Union Education Minister Dharmendra Pradhan introduced the Viksit Bharat Shiksha Adhishthan Bill, which seeks to establish an overarching higher education commission along with three councils for regulation, accreditation, and ensuring academic standards for universities and higher education institutions in India.
Meanwhile, the move drew strong opposition, with members warning that it could weaken institutional autonomy and result in excessive centralisation of higher education in India.
The Viksit Bharat Shiksha Adhishthan Bill, 2025, earlier known as the Higher Education Council of India (HECI) Bill, has been introduced in line with the National Education Policy (NEP) 2020.
The proposed legislation seeks to merge three existing regulatory bodies, the University Grants Commission (UGC), the All India Council for Technical Education (AICTE), and the National Council for Teacher Education (NCTE), into a single unified body called the Viksit Bharat Shiksha Adhishthan.
At present, the UGC regulates non-technical higher education institutions, the AICTE oversees technical education, and the NCTE governs teacher education in India.

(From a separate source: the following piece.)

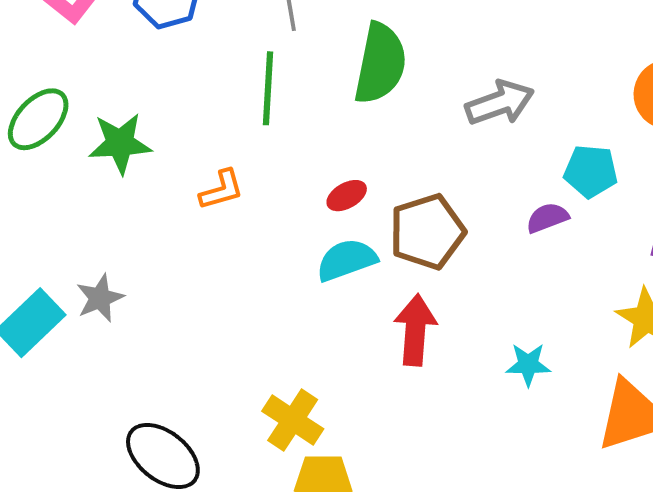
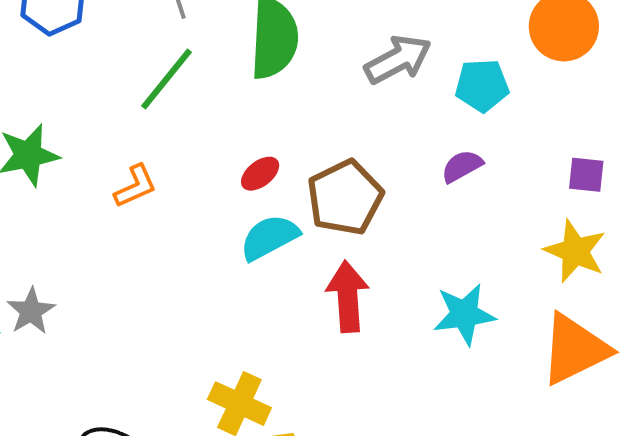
green line: (268, 88) -> (167, 79), turned 44
cyan pentagon: (591, 171) -> (482, 85), moved
cyan star: (528, 365) -> (464, 314), size x1.4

Under the proposed framework, the new commission will function through three separate councils responsible for regulation, accreditation, and the maintenance of academic standards across universities and higher education institutions in the country.

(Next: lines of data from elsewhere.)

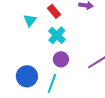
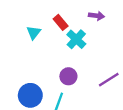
cyan cross: (57, 35) -> (76, 39), moved

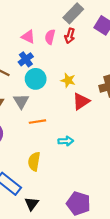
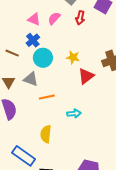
red arrow: (70, 36) -> (80, 18), moved
pink semicircle: (50, 37) -> (54, 18), turned 32
gray triangle: (21, 101) -> (31, 79), turned -35

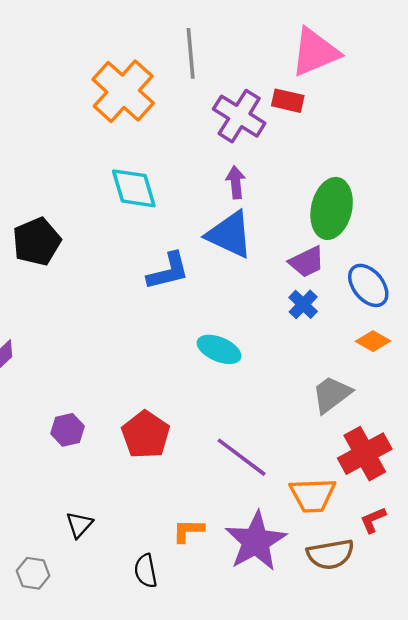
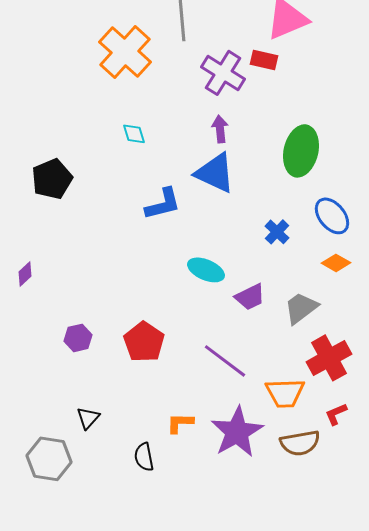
cyan diamond: (134, 188) -> (134, 134), size x0.6
purple trapezoid: (307, 262) -> (250, 297), moved
gray hexagon: (33, 573) -> (49, 459), size x1.6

According to the Bill, the present challenges faced by higher educational institutions due to the multiplicity of regulators having non-harmonised regulatory approval protocols will be done away with.
The higher education commission, which will be headed by a chairperson appointed by the President of India, will cover all central universities and colleges under it, institutes of national importance functioning under the administrative purview of the Ministry of Education, including IITs, NITs, IISc, IISERs, IIMs, and IIITs.
At present, IITs and IIMs are not regulated by the University Grants Commission (UGC).
Government to refer bill to JPC; Oppn slams it
The government has expressed its willingness to refer it to a joint committee after several members of the Lok Sabha expressed strong opposition to the Bill, stating that they were not given time to study its provisions.
Responding to the opposition, Parliamentary Affairs Minister Kiren Rijiju said the government intends to refer the Bill to a Joint Parliamentary Committee (JPC) for detailed examination.
Congress Lok Sabha MP Manish Tewari warned that the Bill could result in “excessive centralisation” of higher education. He argued that the proposed law violates the constitutional division of legislative powers between the Union and the states.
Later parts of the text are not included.